The year had been a major success for the Beatles, global success had been achieved at a price one might add to the bands well-being and having issued two albums in the UK that year, a version of Beatles For Sale was prepared by Capitol for release in Mid December to land in teenage Christmas stockings that took a a good number of songs from that album issued in the UK around the same time adding their latest hit record, I Feel Fine and it's B side.

The stereo version is notorious for its terrible fake stereo versions of those two songs and at least here it sounds better although like the single it has echo not found on the UK 45.

Highlights include the Dylan influenced I'm A Loser, I'll Follow The Sun and a great cover of Carl Perkin's Honey Don't.

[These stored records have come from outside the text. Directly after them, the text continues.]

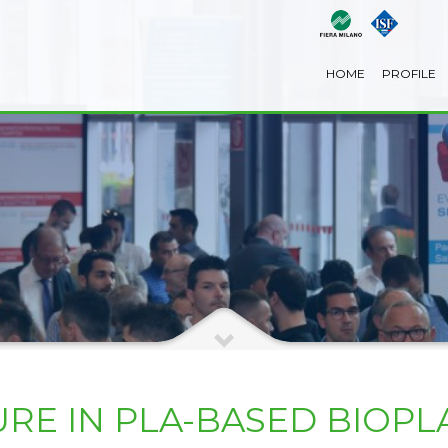
HOME
PROFILE
RE IN PLA-BASED BIOPL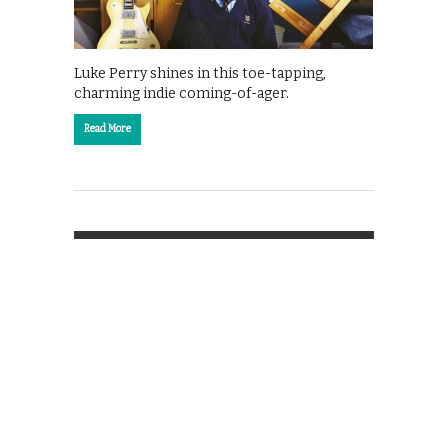
Luke Perry shines in this toe-tapping,
charming indie coming-of-ager.
Read More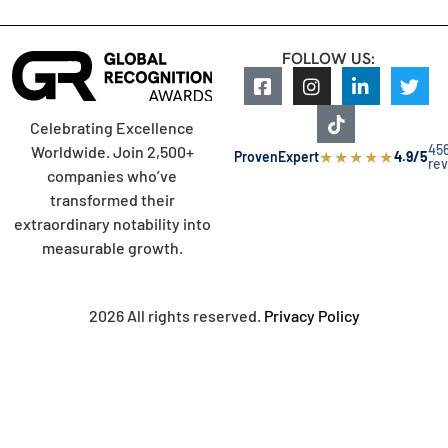
FOLLOW US:
Celebrating Excellence
45
Worldwide. Join 2,500+
★
★
★
★
★
ProvenExpert
4.9/5
re
companies who’ve
transformed their
extraordinary notability into
measurable growth.
2026 All rights reserved.
Privacy Policy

They come with a four page insert with notes and are even polylined although they have mock period inner sleeves.

Friday, 15 November 2024

Finishing off a series

 

Way back in 1991 when I was just on to my second ever compact disc player I started collecting a series issued by Emi-Premier called "The Greatest Hits of" and these were from 1970 through 1980 and then just the 1981 and 1982 editions.

Reasons included having a single year focus which was rare and having a commentary on the year politically, culturally and so on which made for a package that took you back in time to that year.

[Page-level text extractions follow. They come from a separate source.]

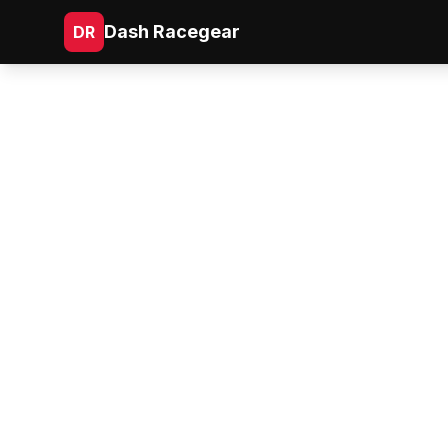
Dash Racegear
DR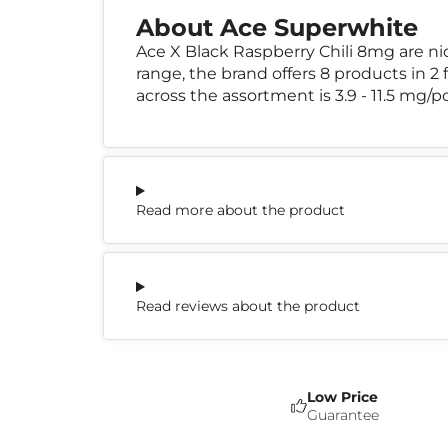
About Ace Superwhite
Ace X Black Raspberry Chili 8mg are n
range, the brand offers 8 products in 2
across the assortment is 3.9 - 11.5 mg/p
Read more about the product
Read reviews about the product
Low Price
Guarantee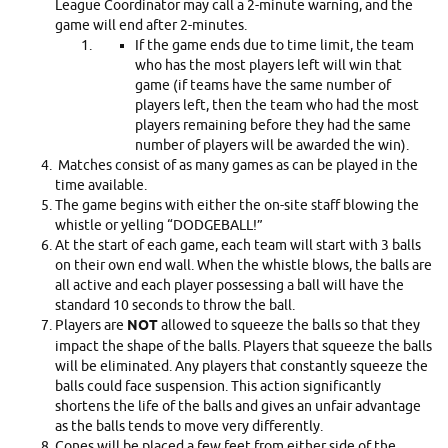
League Coordinator may call a 2-minute warning, and the
game will end after 2-minutes.
If the game ends due to time limit, the team
who has the most players left will win that
game (if teams have the same number of
players left, then the team who had the most
players remaining before they had the same
number of players will be awarded the win).
Matches consist of as many games as can be played in the
time available.
The game begins with either the on-site staff blowing the
whistle or yelling “DODGEBALL!”
At the start of each game, each team will start with 3 balls
on their own end wall. When the whistle blows, the balls are
all active and each player possessing a ball will have the
standard 10 seconds to throw the ball.
Players are
NOT
allowed to squeeze the balls so that they
impact the shape of the balls. Players that squeeze the balls
will be eliminated. Any players that constantly squeeze the
balls could face suspension. This action significantly
shortens the life of the balls and gives an unfair advantage
as the balls tends to move very differently.
Cones will be placed a few feet from either side of the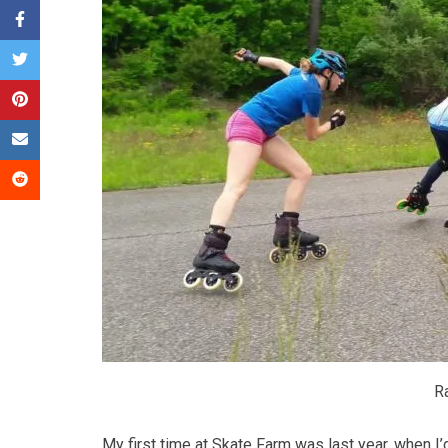
Ra
My first time at Skate Farm was last year, when I’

At the time I was unaware that they had a Sixties series issued in 1990 run the same way as back in 1988 I had bought the odd disc of 50's hits in a Emi "The Hits of" series that gathered over twenty hits and served them up on the then new cd media.

In time I got some late 1960's volumes of the "The Hits of" series but that left me short on a good number of the others although I collected the "London-American" series that captured the American hits licensed from the late 1950's and early 1960's before many of the big labels established their own UK operations.

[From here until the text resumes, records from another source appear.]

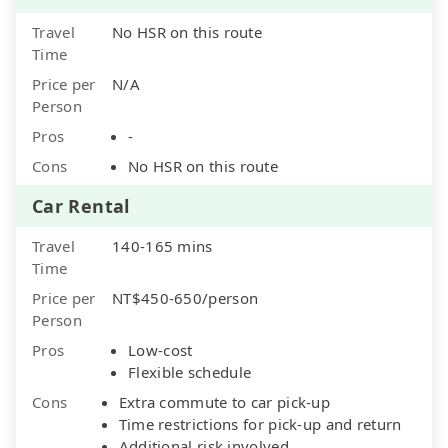
Travel
No HSR on this route
Time
Price per
N/A
Person
Pros
-
Cons
No HSR on this route
Car Rental
Travel
140-165 mins
Time
Price per
NT$450-650/person
Person
Pros
Low-cost
Flexible schedule
Cons
Extra commute to car pick-up
Time restrictions for pick-up and return
Additional risk involved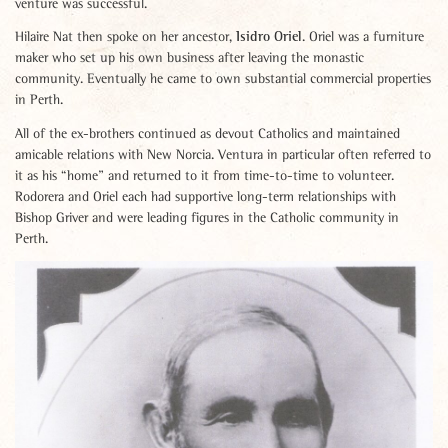
venture was successful.
Isidro Oriel
Hilaire Nat then spoke on her ancestor,
. Oriel was a furniture
maker who set up his own business after leaving the monastic
community. Eventually he came to own substantial commercial properties
in Perth.
All of the ex-brothers continued as devout Catholics and maintained
amicable relations with New Norcia. Ventura in particular often referred to
it as his “home” and returned to it from time-to-time to volunteer.
Rodorera and Oriel each had supportive long-term relationships with
Bishop Griver and were leading figures in the Catholic community in
Perth.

I have no got the 1960 through 1966 editions of "The Greatest Hits" that fill those gaps although I have a number of compilations that are not in a strict year sequence.

They have pictures of key artists and chart positions of songs which is always a good thing.


With spending time listening  to things like vintage chart shows on Boom Radio, having my own copies of many of the featured hits is highly enjoyable as this was the music I heard on oldies shows when on the radio usually feeling poorly.

They do sound great.

Friday, 8 November 2024

On Presidential Election 2024

 Well the best you can say it is all over now, no coup attempts in the White House, no assassinations (yet) despite the odds and general public decency The Trump out trumped Harris and at least on this side of the Atlantic well dealing with what is.

It's far too early to write the definitive blog entry, so much happens so rapidly but given they have a Presidential system, he'll be establishing a team of advisers to (one hopes) advise him around a range of issues from broad economic policy, the vexed question of migration (legal and otherwise), law including  reproductive rights that remains highly polarizing, dealing with entrenched racial discrimination and attitudes, foreign policy and defence and so on.

At some point the question of a State Visit to the U.K. will come up and I know there many of us who have grave misgivings about the man and some of his statements during the course but he WILL BE their Head of State, just like our King Charles III is so we need to put that behind us and deal with his as their representative and afford him a welcome.

Thank goodness we don't have all this!